As presented in Figs 1 and 2, the biotin labelling of the linear peptides was found to be crucial for antibody reactivity. This was especially profound for the peptides with a N-terminal labelling, as only significant antibody reactivity was found to B-LCPa, whereas ACPA reactivity was found to peptides LCPa-B, LCPb-B, LCPc-B, LCPd-B, although only significant to peptides LCPa-B and LCPb-B. Competitive inhibition analyses, analyzing the inhibitory effect of LCPa, CCPa, LCPb, CCPb, found that the peptides were equally good at inhibiting ACPA reactivity, indicating that the reduced ACPA reactivity to B-LCPb and the remaining N-terminal biotinylated peptides, relates directly to the biotin labelling in the N-terminal. The fact that the positioning of the biotin label markedly influence antibody reactivity, may be explained by steric hindrance, however, this remains to be verified. Interestingly, the inhibitory effect of the biotin labelling was found to correlate with the length of the peptide, these findings are in accordance with studies by Babos and colleagues, describing anti-CCP2 reactivity to filaggrin peptides [50].

Finally, we illustrated that charged amino acids appear to be essential for ACPA reactivity, at least to the pro-filaggrin peptide examined in this study. It is tempting to speculate that this pattern relates to other citrullinated epitopes as well, as several other citrullinated epitopes have charged amino acids in the C-terminal of the epitopes as well, as presented in Table 2. The direct contribution of the charged amino acid on epitope specificity remains to be characterized in other citrullinated epitopes, currently it is only known that Cit preferably in combination with Gly or other small amino acids C-terminal to Cit are essential for ACPA reactivity [9,41].

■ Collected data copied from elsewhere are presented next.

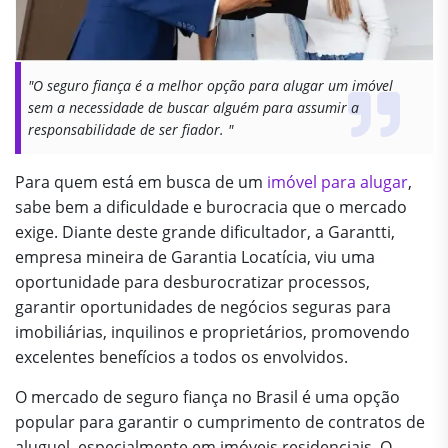
"O seguro fiança é a melhor opção para alugar um imóvel
sem a necessidade de buscar alguém para assumir a
responsabilidade de ser fiador. "
Para quem está em busca de um
imóvel para alugar
,
sabe bem a dificuldade e burocracia que o mercado
exige. Diante deste grande dificultador, a Garantti,
empresa mineira de Garantia Locatícia, viu uma
oportunidade para desburocratizar processos,
garantir oportunidades de negócios seguras para
imobiliárias, inquilinos e proprietários, promovendo
excelentes benefícios a todos os envolvidos.
O mercado de seguro fiança no Brasil é uma opção
popular para garantir o cumprimento de contratos de
aluguel, especialmente em imóveis residenciais. O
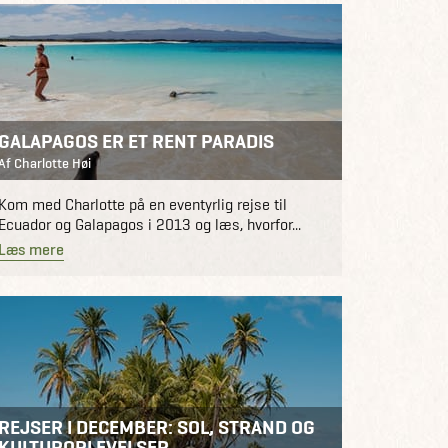
GALAPAGOS ER ET RENT PARADIS
Af Charlotte Høi
Kom med Charlotte på en eventyrlig rejse til
Ecuador og Galapagos i 2013 og læs, hvorfor...
Læs mere
REJSER I DECEMBER: SOL, STRAND OG
KULTUROPLEVELSER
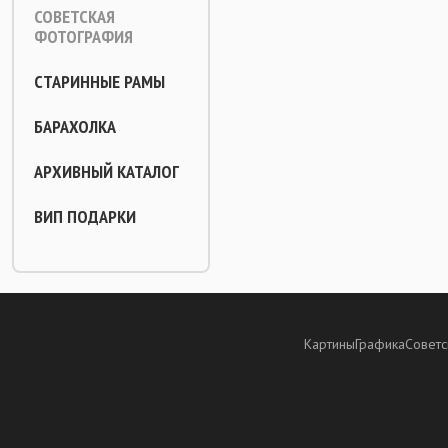
СОВЕТСКАЯ
ФОТОГРАФИЯ
СТАРИННЫЕ РАМЫ
БАРАХОЛКА
АРХИВНЫЙ КАТАЛОГ
ВИП ПОДАРКИ
Картины
Графика
Советс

Findings within this study are crucial in relation to peptide-based diagnostics. Several assays apply cyclic peptides, however, our results illustrate that dependent on the length and on the conformation of the peptide, different candidates are favored. Thus, although these findings confirm that peptide length and peptide conformation are essential for antibody reactivity, they do not support that all cyclic peptides necessarily are better candidates for diagnostic purposes. Another question remains whether the different peptide conformations detect varying groups of ACPA antibodies. It is tempting to speculate whether the currently applied CCP2 ELISA kit would detect higher ACPA levels if a combination of peptide conformations was applied. This remains to be determined.

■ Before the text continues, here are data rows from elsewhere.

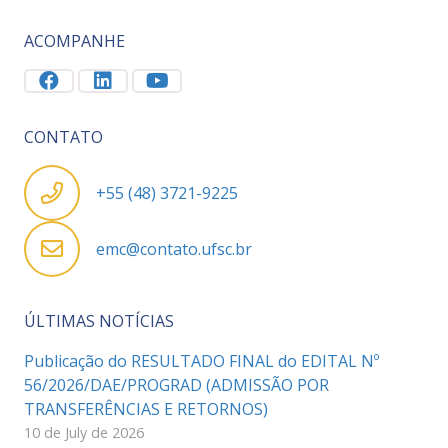
ACOMPANHE
CONTATO
+55 (48) 3721-9225
emc@contato.ufsc.br
ÚLTIMAS NOTÍCIAS
Publicação do RESULTADO FINAL do EDITAL Nº
56/2026/DAE/PROGRAD (ADMISSÃO POR
TRANSFERÊNCIAS E RETORNOS)
10 de July de 2026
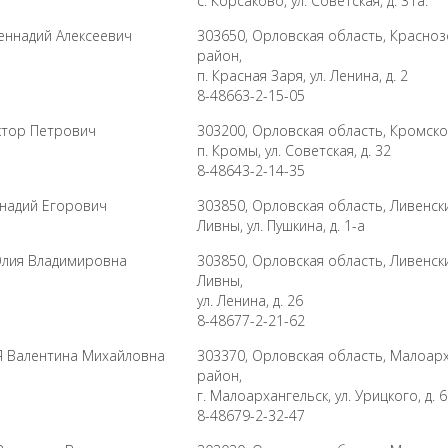
с. Корсаково, ул. Советская, д. 31а.
ннадий Алексеевич
303650, Орловская область, Красно
район,
п. Красная Заря, ул. Ленина, д. 2
8-48663-2-15-05
тор Петрович
303200, Орловская область, Кромско
п. Кромы, ул. Советская, д. 32
8-48643-2-14-35
надий Егорович
303850, Орловская область, Ливенски
Ливны, ул. Пушкина, д. 1-а
лия Владимировна
303850, Орловская область, Ливенски
Ливны,
ул. Ленина, д. 26
8-48677-2-21-62
 Валентина Михайловна
303370, Орловская область, Малоар
район,
г. Малоархангельск, ул. Урицкого, д. 
8-48679-2-32-47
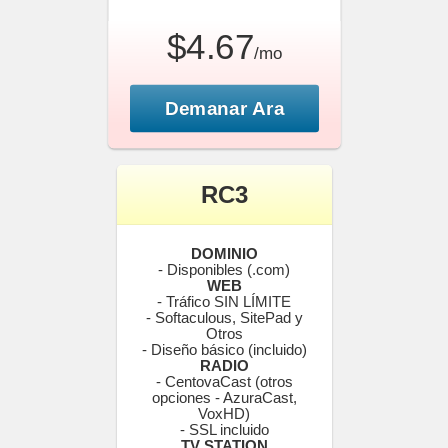
$4.67
/mo
Demanar Ara
RC3
DOMINIO
- Disponibles (.com)
WEB
- Tráfico SIN LÍMITE
- Softaculous, SitePad y
Otros
- Diseño básico (incluido)
RADIO
- CentovaCast (otros
opciones - AzuraCast,
VoxHD)
- SSL incluido
TV STATION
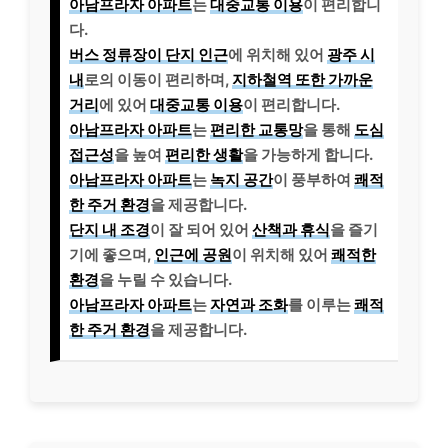
아남프라자 아파트
는
대중교통 이용
이 편리합니
다.
버스 정류장이 단지 인근
에 위치해 있어
광주 시
내
로의 이동이 편리하며,
지하철역 또한 가까운
거리
에 있어
대중교통 이용
이 편리합니다.
아남프라자 아파트
는
편리한 교통망
을 통해
도심
접근성
을 높여
편리한 생활
을 가능하게 합니다.
아남프라자 아파트
는
녹지 공간
이 풍부하여
쾌적
한 주거 환경
을 제공합니다.
단지 내 조경
이 잘 되어 있어
산책과 휴식
을 즐기
기에 좋으며,
인근에 공원
이 위치해 있어
쾌적한
환경
을 누릴 수 있습니다.
아남프라자 아파트
는
자연과 조화
를 이루는
쾌적
한 주거 환경
을 제공합니다.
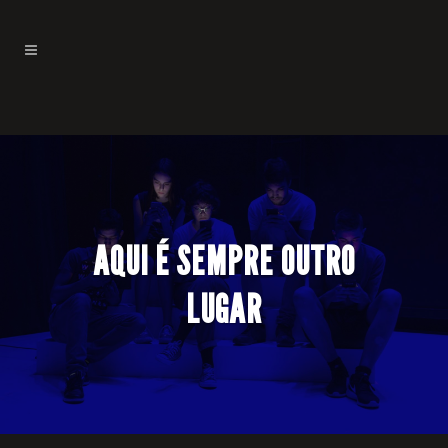
AQUI É SEMPRE OUTRO
LUGAR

In relation to the clinical diagnostics of ACPA, experiments conducted in the current study may in theory reflect the differences in diagnostic assays used for detection of ACPA. Thus, dependent on the selection of several factors such as peptide, peptide structure, assay setup, varying antibody sensitivities and specificities are obtained, which relates directly to the current assays available for detection of ACPAs. Hence, by using a gold standard for ACPA detection, it would be possible to streamline the diagnostic accuracy of ACPA detection, yielding similar ACPA sensitivities and specificities, independent of the assay applied, the place of testing and he conditions of assay testing.

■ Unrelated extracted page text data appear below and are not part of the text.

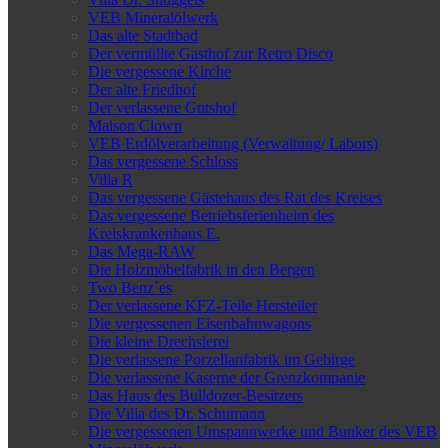
VEB Mineralölwerk
Das alte Stadtbad
Der vermüllte Gasthof zur Retro Disco
Die vergessene Kirche
Der alte Friedhof
Der verlassene Gutshof
Maison Clown
VEB Erdölverarbeitung (Verwaltung/ Labors)
Das vergessene Schloss
Villa R
Das vergessene Gästehaus des Rat des Kreises
Das vergessene Betriebsferienheim des
Kreiskrankenhaus E.
Das Mega-RAW
Die Holzmöbelfabrik in den Bergen
Two Benz`es
Der verlassene KFZ-Teile Hersteller
Die vergessenen Eisenbahnwagons
Die kleine Drechslerei
Die verlassene Porzellanfabrik im Gebirge
Die verlassene Kaserne der Grenzkompanie
Das Haus des Bulldozer-Besitzers
Die Villa des Dr. Schumann
Die vergessenen Umspannwerke und Bunker des VEB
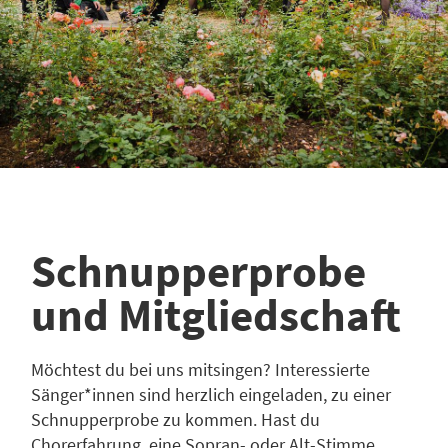
Schnupperprobe
und Mitglied­schaft
Möchtest du bei uns mitsingen? Interessierte
Sänger*innen sind herzlich eingeladen, zu einer
Schnupperprobe zu kommen. Hast du
Chorerfahrung, eine Sopran- oder Alt-Stimme,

Collectively, these results confirm that antibody reactivity to citrullinated pro-filaggrin seems to be defined by: peptide structure, peptide length, amino acid composition and the presence of Cit. However, these factors alone are not sufficient to detect all ACPAs, a combination of the abovementioned appear to be necessary in order to obtain maximal ACPA reactivity. Moreover, these findings illustrate how the position of biotin and most likely the distance between the biotin position and the core epitope influence ACPA reactivity.